The show moves haltingly from simple sketches to allegorical tableaux, from commercial art to social documents.

Alfred Quiroz makes a dramatic return to the Centro with his large oil pastel drawing, “Christopher Columbus Discovers America and Introduces the Spanish Language.” Here, he retells in his characteristic snappy, satirical style the story of an event long glorified and distorted by traditional American histories.

Columbus, surrounded by several of his fellow explorers, stands proudly on American soil, one foot firmly planted on the head of a native.

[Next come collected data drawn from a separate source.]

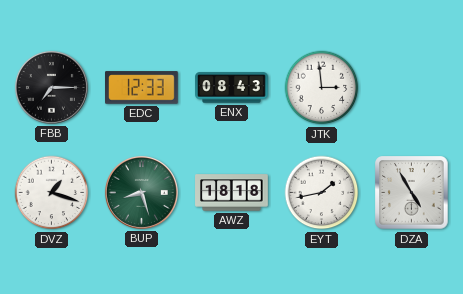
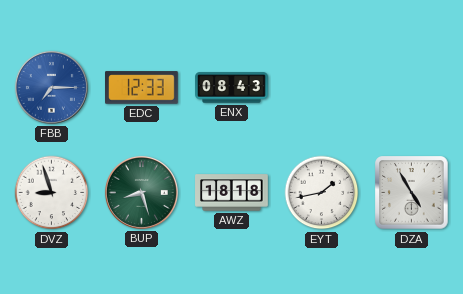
FBB dial: black -> blue
JTK: 2:59 -> none
DVZ: 1:18 -> 8:57
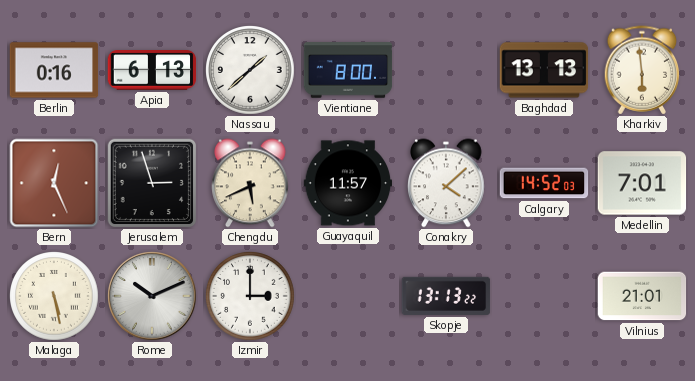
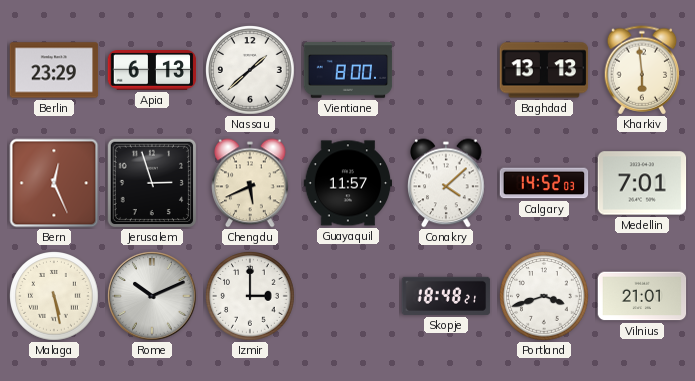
Berlin: 0:16 -> 23:29
Skopje: 13:13 -> 18:48
Portland: none -> 3:42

He holds aloft a flag, whose central emblem is the gleaming bar of gold that hovers in Columbus’ imagination. To one side, a dumbfounded explorer ponders a crude nautical map of India, wondering where they went wrong. Another sets foot and sword on a freshly decapitated native, while reveling in the glory of his gold loot. A pirate, pocked with bulging red sores, rapes a native woman, introducing to her culture a new disease.

In the background, a monk cheerily carries a large wooden cross to the shore, setting in motion a centuries-long course of exploitation, violence and oppression enforced in the name of Christianity. Quiroz’s image, in black and white with gold, blue and red accents, may be exaggerated in style, but historically it is closer to the truth than most standard accounts, visual or verbal.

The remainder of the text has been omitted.